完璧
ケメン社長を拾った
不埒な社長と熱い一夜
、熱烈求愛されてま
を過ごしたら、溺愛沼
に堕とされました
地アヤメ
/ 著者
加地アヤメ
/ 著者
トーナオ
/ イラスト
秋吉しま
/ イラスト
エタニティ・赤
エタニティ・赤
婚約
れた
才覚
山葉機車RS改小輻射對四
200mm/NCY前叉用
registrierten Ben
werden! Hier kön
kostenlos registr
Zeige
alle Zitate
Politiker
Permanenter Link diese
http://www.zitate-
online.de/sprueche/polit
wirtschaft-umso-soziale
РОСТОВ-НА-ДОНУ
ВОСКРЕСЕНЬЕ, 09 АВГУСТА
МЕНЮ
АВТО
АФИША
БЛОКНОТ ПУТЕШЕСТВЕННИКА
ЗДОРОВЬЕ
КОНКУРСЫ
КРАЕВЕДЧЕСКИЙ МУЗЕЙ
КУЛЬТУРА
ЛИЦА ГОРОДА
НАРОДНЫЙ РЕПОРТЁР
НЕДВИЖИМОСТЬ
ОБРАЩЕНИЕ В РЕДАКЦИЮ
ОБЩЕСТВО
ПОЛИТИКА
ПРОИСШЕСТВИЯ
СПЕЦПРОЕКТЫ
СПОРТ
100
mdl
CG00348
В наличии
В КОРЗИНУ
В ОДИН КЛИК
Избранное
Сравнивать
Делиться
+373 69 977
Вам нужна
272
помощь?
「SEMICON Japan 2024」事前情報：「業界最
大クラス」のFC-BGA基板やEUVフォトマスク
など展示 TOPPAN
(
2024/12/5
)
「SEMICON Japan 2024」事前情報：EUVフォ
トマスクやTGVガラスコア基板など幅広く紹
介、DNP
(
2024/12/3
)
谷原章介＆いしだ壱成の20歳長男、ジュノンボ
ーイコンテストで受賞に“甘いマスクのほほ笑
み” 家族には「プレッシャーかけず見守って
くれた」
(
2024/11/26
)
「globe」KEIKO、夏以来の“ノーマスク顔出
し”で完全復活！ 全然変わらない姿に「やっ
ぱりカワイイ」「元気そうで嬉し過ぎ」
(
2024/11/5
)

------------------------

* TO DO
The whole listing should be transcribed word for word.

* ANSWER BELOW
完璧
ケメン社長を拾った
不埒な社長と熱い一夜
、熱烈求愛されてま
を過ごしたら、溺愛沼
に堕とされました
地アヤメ
/ 著者
加地アヤメ
/ 著者
トーナオ
/ イラスト
秋吉しま
/ イラスト
エタニティ・赤
エタニティ・赤
婚約
れた
才覚
山葉機車RS改小輻射對四
200mm/NCY前叉用
registrierten Ben
werden! Hier kön
kostenlos registr
Zeige
alle Zitate
Politiker
Permanenter Link diese
http://www.zitate-
online.de/sprueche/polit
wirtschaft-umso-soziale
РОСТОВ-НА-ДОНУ
ВОСКРЕСЕНЬЕ, 09 АВГУСТА
МЕНЮ
АВТО
АФИША
БЛОКНОТ ПУТЕШЕСТВЕННИКА
ЗДОРОВЬЕ
КОНКУРСЫ
КРАЕВЕДЧЕСКИЙ МУЗЕЙ
КУЛЬТУРА
ЛИЦА ГОРОДА
НАРОДНЫЙ РЕПОРТЁР
НЕДВИЖИМОСТЬ
ОБРАЩЕНИЕ В РЕДАКЦИЮ
ОБЩЕСТВО
ПОЛИТИКА
ПРОИСШЕСТВИЯ
СПЕЦПРОЕКТЫ
СПОРТ
100
mdl
CG00348
В наличии
В КОРЗИНУ
В ОДИН КЛИК
Избранное
Сравнивать
Делиться
+373 69 977
Вам нужна
272
помощь?
「SEMICON Japan 2024」事前情報：「業界最
大クラス」のFC-BGA基板やEUVフォトマスク
など展示 TOPPAN
(
2024/12/5
)
「SEMICON Japan 2024」事前情報：EUVフォ
トマスクやTGVガラスコア基板など幅広く紹
介、DNP
(
2024/12/3
)
谷原章介＆いしだ壱成の20歳長男、ジュノンボ
ーイコンテストで受賞に“甘いマスクのほほ笑
み” 家族には「プレッシャーかけず見守って
くれた」
(
2024/11/26
)
「globe」KEIKO、夏以来の“ノーマスク顔出
し”で完全復活！ 全然変わらない姿に「やっ
ぱりカワイイ」「元気そうで嬉し過ぎ」
(
2024/11/5
)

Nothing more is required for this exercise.